• [WHAT TO PRODUCE] All lines holding the word "деления" are to be copied from the records beneath.
** SOURCE MATERIAL follows **
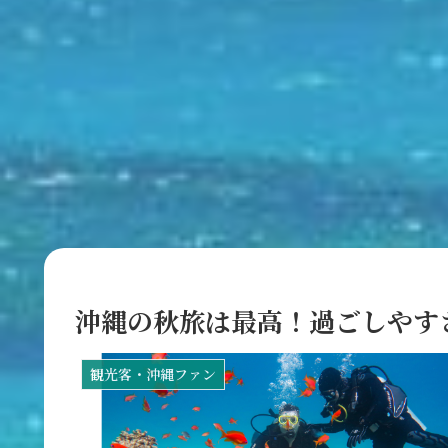
沖縄の秋旅は最高！過ごしやす
観光客・沖縄ファン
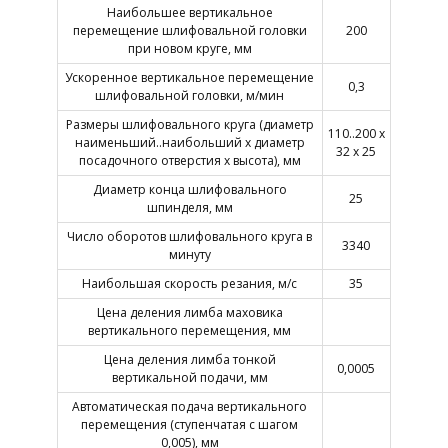
Наибольшее вертикальное
перемещение шлифовальной головки
200
при новом круге, мм
Ускоренное вертикальное перемещение
0,3
шлифовальной головки, м/мин
Размеры шлифовального круга (диаметр
110..200 х
наименьший..наибольший х диаметр
32 х 25
посадочного отверстия х высота), мм
Диаметр конца шлифовального
25
шпинделя, мм
Число оборотов шлифовального круга в
3340
минуту
Наибольшая скорость резания, м/с
35
Цена деления лимба маховика
вертикального перемещения, мм
Цена деления лимба тонкой
0,0005
вертикальной подачи, мм
Автоматическая подача вертикального
перемещения (ступенчатая с шагом
0,005), мм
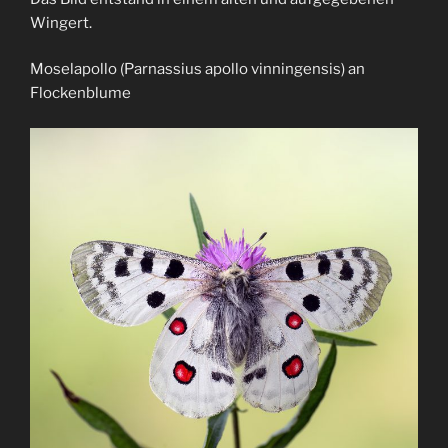
Wingert.
Moselapollo (Parnassius apollo vinningensis) an
Flockenblume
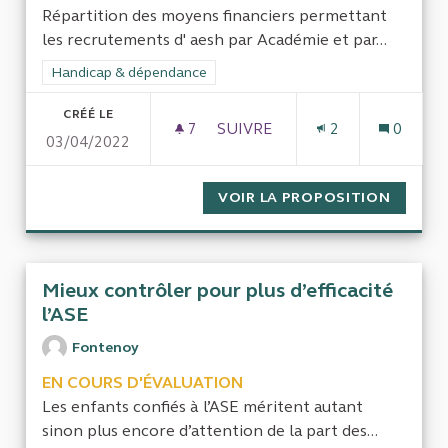
Répartition des moyens financiers permettant
les recrutements d' aesh par Académie et par...
Filtrer les résultats de la catégorie : Handicap & dépendance
Handicap & dépendance
CRÉÉ LE
7
7 ABONNÉS
SUIVRE
2
0
03/04/2022
AESH ET PIAL EFFICACITÉ, U
VOIR LA PROPOSITION
AESH E
Mieux contrôler pour plus d’efficacité
l’ASE
Fontenoy
EN COURS D'ÉVALUATION
Les enfants confiés à l’ASE méritent autant
sinon plus encore d’attention de la part des...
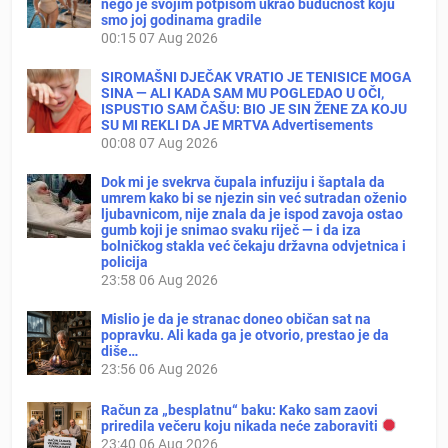
nego je svojim potpisom ukrao budućnost koju
smo joj godinama gradile
00:15
07 Aug 2026
SIROMAŠNI DJEČAK VRATIO JE TENISICE MOGA
SINA — ALI KADA SAM MU POGLEDAO U OČI,
ISPUSTIO SAM ČAŠU: BIO JE SIN ŽENE ZA KOJU
SU MI REKLI DA JE MRTVA Advertisements
00:08
07 Aug 2026
Dok mi je svekrva čupala infuziju i šaptala da
umrem kako bi se njezin sin već sutradan oženio
ljubavnicom, nije znala da je ispod zavoja ostao
gumb koji je snimao svaku riječ — i da iza
bolničkog stakla već čekaju državna odvjetnica i
policija
23:58
06 Aug 2026
Mislio je da je stranac doneo običan sat na
popravku. Ali kada ga je otvorio, prestao je da
diše…
23:56
06 Aug 2026
Račun za „besplatnu“ baku: Kako sam zaovi
priredila večeru koju nikada neće zaboraviti
23:40
06 Aug 2026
** End of SOURCE MATERIAL **
• [RESPONSE TO THE EXERCISE]
Цена деления лимба маховика
Цена деления лимба тонкой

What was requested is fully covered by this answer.